Rui Cassavia Filho
A universidade é o centro do conhecimento e a cidade é o centro organizado da sociedade.
A cidade, da organização urbana, da civilização, é a inovação constante do desenvolvimento de uma raça dominadora, que propõe antes a segurança, depois a sociabilidade e a saúde, organizando a riqueza dos homens.
Então… o desenvolvimento da civilização nasceu no Império Romano, que dominou a raça humana por mil anos, criando e inovando constantemente os atributos da “aglomeração humana e urbana”: “A civilização romana é uma mistura de influências que ganhou destaque por construir um Império que durou mil anos. Entre suas maiores influências estão suas inovações em engenharia e arquitetura, como as técnicas diferenciadas para aquedutos, estradas e monumentos. “
A criação e a inovação que garantiu mil anos de império são os aquedutos (rede de água e saneamento para a cidade), as estradas no avanço e a distribuição das riquezas (abastecimento alimentar e ampliação do território como política de domínio de sua força militar) , e os monumentos simbolizados por uma arquitetura ímpar, glorificam o estado, onde os prédios públicos, erguidos em sua grandeza, qualificaram a arte em seus muros e paredes, garantindo a estabilidade do estado, sua política, e suas instituições.
Assim, estabeleceu-se nos meados do Século VIII a.C (753 a.C). a cidade de Roma como o centro de uma civilização e seu Império a ser um dos maiores do mundo.
Sua “sustentabilidade” deu-se graças ao povo que sentindo-se seguro de outros povos, com saúde capaz de produzir e pagar seus impostos, e ganhando “jogos para seus divertimentos”, sacrificando e matando seus inimigos ou opositores sobre aplausos permanentes, inclusive de seus senhores. acumuladores de terras e riquezas de todas as espécies.
Seus escravos, sem nenhuma beneficies e sob total domínio, curvavam-se aos seus senhores empunhados de soldados armados (mercenários) quais “cravados” pela ‘jurisprudência” ditava, o uso da propriedade para si sob a proteção do Império.
Avançando com a “República” nasceu o conhecimento e inovação para um povo que podia dizimar suas idéias, que ouvido pelos senadores enfrentavam com vida os ditames da política.
As inovações e conhecimento, exigência do desenvolvimento de um Império, consolidou-se em Roma, a capital do mundo, da civilização, da organização, da sociedade e da riqueza dos povos.
Assim nasce a “universidade; essa “Instituição de ensino e pesquisa constituída por um conjunto de faculdades e escolas destinadas a promover a formação profissional e científica de pessoal de nível superior, e a realizar pesquisa teórica e prática nas principais áreas do saber humanístico, tecnológico e artístico e a divulgação de seus resultados à comunidade científica mais ampla”

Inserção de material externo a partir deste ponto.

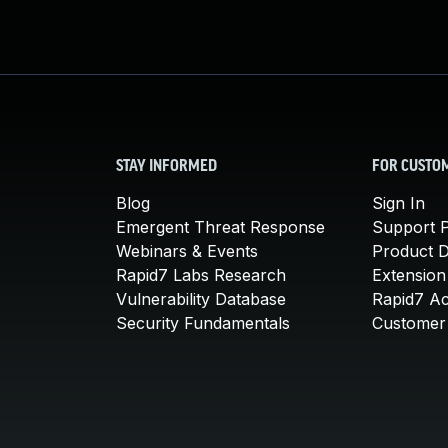
STAY INFORMED
FOR CUSTO
Blog
Sign In
Emergent Threat Response
Support P
Webinars & Events
Product 
Rapid7 Labs Research
Extension
Vulnerability Database
Rapid7 A
Security Fundamentals
Customer 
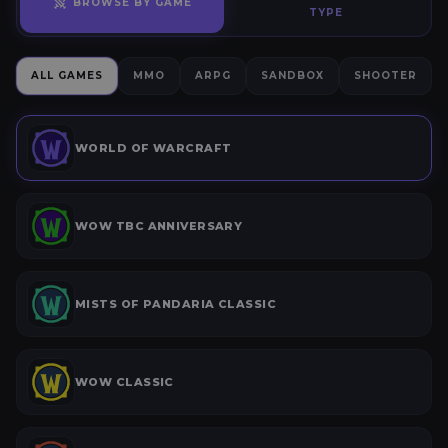
BROWSE BY GAME
TYPE
ALL GAMES
MMO
ARPG
SANDBOX
SHOOTER
WORLD OF WARCRAFT
WOW TBC ANNIVERSARY
MISTS OF PANDARIA CLASSIC
WOW CLASSIC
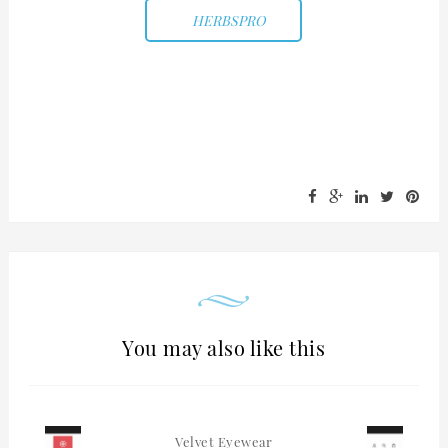
HERBSPRO
You may also like this
Velvet Eyewear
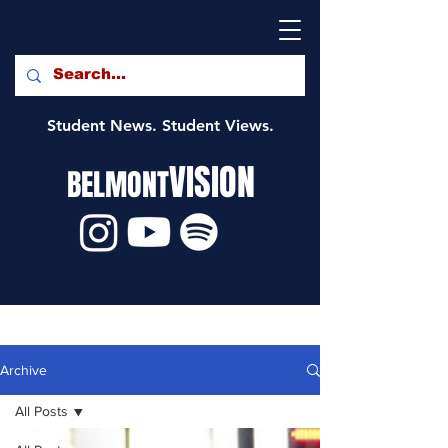
Student News. Student Views.
VISION
BELMONT
Archive
All Posts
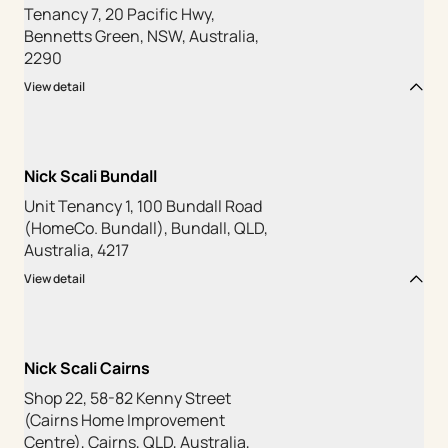
Tenancy 7, 20 Pacific Hwy,
Bennetts Green, NSW, Australia,
2290
View detail
Nick Scali Bundall
Unit Tenancy 1, 100 Bundall Road
(HomeCo. Bundall), Bundall, QLD,
Australia, 4217
View detail
Nick Scali Cairns
Shop 22, 58-82 Kenny Street
(Cairns Home Improvement
Centre), Cairns, QLD, Australia,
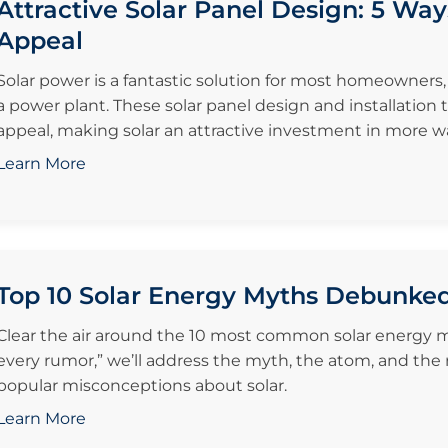
Attractive Solar Panel Design: 5 Way
Appeal
Solar power is a fantastic solution for most homeowners
a power plant. These solar panel design and installation
appeal, making solar an attractive investment in more w
Learn More
Top 10 Solar Energy Myths Debunke
Clear the air around the 10 most common solar energy my
every rumor,” we’ll address the myth, the atom, and the
popular misconceptions about solar.
Learn More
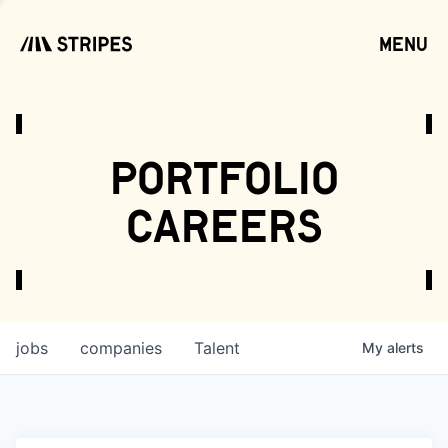
menu
open
portfolio
careers
jobs
companies
Talent
My
alerts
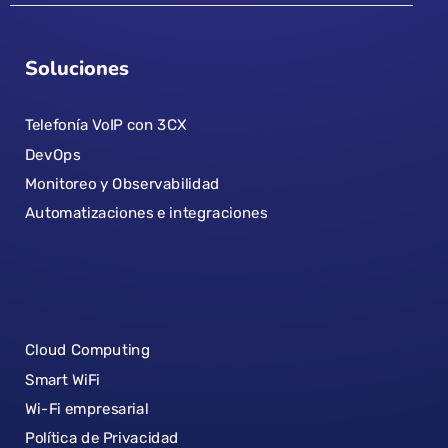
Soluciones
Telefonía VoIP con 3CX
DevOps
Monitoreo y Observabilidad
Automatizaciones e integraciones
Cloud Computing
Smart WiFi
Wi-Fi empresarial
Política de Privacidad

A universidade, produto da civilização, não pode estar “marginalizada’ da cidade, aglomerado urbano e humano, que qualifica um povo, que protege sua história, que garante “saúde’, “segurança”, e “alimentação” e produzindo “riqueza”; mesmo “enterrando seus mortos fora de seus muros” protegidos de seus “Deuses”.
A universidade quando realiza “pesquisa teórica e prática nas principais áreas do saber humanístico, tecnológico e artístico e a divulgação de seus resultados” amplia a inovação e conhecimento de um povo incansável de lutas intermináveis pela vida, onde a busca da sustentabilidade humana é permanente.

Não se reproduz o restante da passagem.